### YOUR OBJECTIVE
Every line of the material is to be duplicated precisely.

### MATERIAL TO PROCESS

+ + + + + + +

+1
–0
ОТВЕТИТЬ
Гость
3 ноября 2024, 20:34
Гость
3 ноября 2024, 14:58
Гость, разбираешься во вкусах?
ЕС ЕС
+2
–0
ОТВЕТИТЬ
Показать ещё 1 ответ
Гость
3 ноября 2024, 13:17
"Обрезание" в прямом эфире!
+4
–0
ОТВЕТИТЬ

+ + + + + + +

### OUTPUT FOR THIS TASK
+1
–0
ОТВЕТИТЬ
Гость
3 ноября 2024, 20:34
Гость
3 ноября 2024, 14:58
Гость, разбираешься во вкусах?
ЕС ЕС
+2
–0
ОТВЕТИТЬ
Показать ещё 1 ответ
Гость
3 ноября 2024, 13:17
"Обрезание" в прямом эфире!
+4
–0
ОТВЕТИТЬ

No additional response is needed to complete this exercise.